Aim of the exercise →
Which lines below hold the word "changes"? Report each one.

Records for processing →
=== Begin Enclosure ===
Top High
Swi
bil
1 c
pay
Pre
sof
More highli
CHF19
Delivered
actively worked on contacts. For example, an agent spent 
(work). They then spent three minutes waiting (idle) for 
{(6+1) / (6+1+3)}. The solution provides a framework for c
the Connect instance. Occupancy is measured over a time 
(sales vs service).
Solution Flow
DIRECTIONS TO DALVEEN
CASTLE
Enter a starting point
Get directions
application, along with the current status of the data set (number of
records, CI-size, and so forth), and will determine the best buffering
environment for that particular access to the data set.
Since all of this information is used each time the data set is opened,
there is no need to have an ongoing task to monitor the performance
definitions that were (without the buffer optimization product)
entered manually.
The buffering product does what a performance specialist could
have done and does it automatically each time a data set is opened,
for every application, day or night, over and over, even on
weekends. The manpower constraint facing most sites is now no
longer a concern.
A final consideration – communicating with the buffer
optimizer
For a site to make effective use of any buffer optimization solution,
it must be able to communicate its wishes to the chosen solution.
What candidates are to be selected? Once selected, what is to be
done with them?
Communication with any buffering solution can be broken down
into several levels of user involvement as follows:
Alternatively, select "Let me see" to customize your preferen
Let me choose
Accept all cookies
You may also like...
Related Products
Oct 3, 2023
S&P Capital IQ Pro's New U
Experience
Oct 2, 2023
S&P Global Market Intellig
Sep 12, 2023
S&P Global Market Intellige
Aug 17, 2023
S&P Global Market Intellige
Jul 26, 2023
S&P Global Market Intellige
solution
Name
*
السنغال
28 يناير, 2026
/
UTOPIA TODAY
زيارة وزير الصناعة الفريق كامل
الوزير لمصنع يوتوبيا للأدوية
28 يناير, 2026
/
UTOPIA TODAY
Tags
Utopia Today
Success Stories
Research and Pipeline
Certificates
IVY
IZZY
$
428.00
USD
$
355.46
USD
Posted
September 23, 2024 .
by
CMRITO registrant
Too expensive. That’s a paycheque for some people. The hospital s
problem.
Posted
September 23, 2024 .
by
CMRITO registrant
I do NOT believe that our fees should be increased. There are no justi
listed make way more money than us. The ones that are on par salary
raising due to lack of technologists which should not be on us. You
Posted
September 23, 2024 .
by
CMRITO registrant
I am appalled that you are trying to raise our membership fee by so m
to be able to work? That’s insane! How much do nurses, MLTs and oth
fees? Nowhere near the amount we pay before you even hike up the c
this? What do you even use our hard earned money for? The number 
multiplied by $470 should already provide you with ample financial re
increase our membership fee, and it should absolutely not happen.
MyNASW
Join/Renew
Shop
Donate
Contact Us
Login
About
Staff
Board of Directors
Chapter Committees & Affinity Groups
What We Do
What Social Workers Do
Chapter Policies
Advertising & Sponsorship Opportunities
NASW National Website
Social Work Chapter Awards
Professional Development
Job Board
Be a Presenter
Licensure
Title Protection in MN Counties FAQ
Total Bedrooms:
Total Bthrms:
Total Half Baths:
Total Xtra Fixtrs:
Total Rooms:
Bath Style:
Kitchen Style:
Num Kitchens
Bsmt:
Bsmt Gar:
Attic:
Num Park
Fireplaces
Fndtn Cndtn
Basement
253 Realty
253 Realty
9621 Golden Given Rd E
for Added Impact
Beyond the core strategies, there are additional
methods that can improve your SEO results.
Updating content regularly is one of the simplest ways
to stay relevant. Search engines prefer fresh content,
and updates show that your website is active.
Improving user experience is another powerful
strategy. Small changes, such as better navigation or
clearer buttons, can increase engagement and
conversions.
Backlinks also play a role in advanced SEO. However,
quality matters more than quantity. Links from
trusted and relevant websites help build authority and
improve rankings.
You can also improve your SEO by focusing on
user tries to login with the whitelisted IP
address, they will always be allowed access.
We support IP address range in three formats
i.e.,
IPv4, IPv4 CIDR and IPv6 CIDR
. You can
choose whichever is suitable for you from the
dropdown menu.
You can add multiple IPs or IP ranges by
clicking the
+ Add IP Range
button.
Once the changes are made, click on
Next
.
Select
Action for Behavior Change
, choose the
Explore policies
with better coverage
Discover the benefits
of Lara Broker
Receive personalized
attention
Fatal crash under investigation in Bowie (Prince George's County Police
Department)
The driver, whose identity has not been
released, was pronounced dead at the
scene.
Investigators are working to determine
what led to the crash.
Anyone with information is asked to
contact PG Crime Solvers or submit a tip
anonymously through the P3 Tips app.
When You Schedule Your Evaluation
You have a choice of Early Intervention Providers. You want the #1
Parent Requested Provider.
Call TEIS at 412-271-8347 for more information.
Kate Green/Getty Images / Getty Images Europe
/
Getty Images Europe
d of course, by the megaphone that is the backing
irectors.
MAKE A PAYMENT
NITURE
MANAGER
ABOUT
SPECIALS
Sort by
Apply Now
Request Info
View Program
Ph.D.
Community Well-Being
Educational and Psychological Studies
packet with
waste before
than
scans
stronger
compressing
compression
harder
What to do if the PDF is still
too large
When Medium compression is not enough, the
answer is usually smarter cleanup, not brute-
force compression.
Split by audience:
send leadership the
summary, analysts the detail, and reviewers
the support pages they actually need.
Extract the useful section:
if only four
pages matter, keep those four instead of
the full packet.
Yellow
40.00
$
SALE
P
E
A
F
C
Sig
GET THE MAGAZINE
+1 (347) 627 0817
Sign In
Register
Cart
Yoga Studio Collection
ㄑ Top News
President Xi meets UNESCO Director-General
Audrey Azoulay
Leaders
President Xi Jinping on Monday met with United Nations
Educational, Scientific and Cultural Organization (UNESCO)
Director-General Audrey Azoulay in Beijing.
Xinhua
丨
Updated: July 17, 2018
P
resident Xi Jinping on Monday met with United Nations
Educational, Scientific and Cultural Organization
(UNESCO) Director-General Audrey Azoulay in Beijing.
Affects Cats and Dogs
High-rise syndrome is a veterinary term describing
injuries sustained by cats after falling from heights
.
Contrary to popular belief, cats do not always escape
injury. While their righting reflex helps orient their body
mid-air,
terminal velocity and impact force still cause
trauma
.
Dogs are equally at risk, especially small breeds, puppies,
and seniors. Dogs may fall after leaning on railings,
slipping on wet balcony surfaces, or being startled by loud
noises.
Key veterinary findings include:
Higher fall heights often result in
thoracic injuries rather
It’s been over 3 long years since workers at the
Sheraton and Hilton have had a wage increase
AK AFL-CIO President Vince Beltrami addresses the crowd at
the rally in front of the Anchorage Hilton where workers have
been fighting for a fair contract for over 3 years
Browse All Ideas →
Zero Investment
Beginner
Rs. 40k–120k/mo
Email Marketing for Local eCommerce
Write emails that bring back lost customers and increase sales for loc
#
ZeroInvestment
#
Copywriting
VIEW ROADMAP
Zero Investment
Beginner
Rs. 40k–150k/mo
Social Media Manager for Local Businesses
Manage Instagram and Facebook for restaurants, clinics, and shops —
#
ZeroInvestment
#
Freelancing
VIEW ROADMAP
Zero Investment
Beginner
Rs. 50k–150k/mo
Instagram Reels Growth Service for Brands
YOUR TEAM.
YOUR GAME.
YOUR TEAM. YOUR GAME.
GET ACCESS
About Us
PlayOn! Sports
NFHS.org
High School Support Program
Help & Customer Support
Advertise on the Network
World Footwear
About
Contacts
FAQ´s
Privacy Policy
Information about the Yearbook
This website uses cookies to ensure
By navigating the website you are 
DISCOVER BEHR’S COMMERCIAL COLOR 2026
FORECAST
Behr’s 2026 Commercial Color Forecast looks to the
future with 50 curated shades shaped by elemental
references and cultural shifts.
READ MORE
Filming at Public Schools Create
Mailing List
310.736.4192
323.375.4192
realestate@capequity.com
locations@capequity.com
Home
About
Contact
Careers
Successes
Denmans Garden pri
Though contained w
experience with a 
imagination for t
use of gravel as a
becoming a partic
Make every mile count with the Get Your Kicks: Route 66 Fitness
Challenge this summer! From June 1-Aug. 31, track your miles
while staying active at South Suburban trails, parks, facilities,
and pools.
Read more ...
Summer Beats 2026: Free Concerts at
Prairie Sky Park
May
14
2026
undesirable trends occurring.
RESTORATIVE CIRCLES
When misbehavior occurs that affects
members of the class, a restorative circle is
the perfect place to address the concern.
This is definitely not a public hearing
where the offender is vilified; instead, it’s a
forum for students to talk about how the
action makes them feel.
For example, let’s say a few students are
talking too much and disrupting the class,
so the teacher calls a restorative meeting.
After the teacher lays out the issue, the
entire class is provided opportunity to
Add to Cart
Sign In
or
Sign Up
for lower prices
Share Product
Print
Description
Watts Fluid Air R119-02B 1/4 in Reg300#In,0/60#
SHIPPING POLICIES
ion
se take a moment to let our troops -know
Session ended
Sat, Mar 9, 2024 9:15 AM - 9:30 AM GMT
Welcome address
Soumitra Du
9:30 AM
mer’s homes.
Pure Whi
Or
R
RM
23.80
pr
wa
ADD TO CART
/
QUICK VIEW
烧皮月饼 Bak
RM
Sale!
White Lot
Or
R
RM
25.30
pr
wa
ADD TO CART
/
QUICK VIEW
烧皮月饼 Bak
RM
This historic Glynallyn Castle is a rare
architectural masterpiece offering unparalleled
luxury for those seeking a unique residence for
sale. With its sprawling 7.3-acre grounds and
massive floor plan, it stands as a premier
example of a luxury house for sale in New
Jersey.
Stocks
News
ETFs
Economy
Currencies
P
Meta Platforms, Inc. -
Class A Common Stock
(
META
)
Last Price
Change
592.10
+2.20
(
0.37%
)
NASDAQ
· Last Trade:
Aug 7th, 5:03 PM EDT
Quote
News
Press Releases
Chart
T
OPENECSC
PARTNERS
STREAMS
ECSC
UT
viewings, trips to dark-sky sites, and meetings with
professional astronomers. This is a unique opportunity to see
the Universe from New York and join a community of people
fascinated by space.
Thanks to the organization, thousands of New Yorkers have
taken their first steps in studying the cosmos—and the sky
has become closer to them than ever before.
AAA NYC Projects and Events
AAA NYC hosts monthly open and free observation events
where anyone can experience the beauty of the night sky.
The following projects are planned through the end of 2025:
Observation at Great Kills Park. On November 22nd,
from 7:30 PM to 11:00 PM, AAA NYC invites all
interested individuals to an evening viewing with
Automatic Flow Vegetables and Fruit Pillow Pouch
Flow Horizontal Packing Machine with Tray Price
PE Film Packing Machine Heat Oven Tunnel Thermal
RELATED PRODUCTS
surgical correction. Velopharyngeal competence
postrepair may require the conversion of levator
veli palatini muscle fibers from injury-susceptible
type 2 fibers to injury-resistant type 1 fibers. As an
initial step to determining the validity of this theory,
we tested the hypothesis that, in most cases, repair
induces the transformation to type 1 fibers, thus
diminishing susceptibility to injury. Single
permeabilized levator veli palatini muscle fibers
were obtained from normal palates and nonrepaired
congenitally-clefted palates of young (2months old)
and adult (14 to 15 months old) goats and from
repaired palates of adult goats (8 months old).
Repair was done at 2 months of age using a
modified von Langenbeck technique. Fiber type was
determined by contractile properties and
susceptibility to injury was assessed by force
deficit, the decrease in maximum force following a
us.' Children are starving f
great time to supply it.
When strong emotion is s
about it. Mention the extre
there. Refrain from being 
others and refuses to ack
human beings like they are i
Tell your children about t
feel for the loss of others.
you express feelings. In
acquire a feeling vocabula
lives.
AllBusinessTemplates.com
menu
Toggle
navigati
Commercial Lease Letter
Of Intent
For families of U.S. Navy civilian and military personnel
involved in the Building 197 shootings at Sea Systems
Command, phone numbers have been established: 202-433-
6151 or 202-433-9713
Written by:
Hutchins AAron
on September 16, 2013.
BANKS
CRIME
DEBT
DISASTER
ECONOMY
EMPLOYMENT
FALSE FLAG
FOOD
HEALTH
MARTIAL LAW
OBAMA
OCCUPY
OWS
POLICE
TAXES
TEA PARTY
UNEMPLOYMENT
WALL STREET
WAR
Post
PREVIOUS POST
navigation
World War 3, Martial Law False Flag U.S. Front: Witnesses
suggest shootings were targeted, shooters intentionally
=== End Enclosure ===
Written response →
strategy. Small changes, such as better navigation or
Once the changes are made, click on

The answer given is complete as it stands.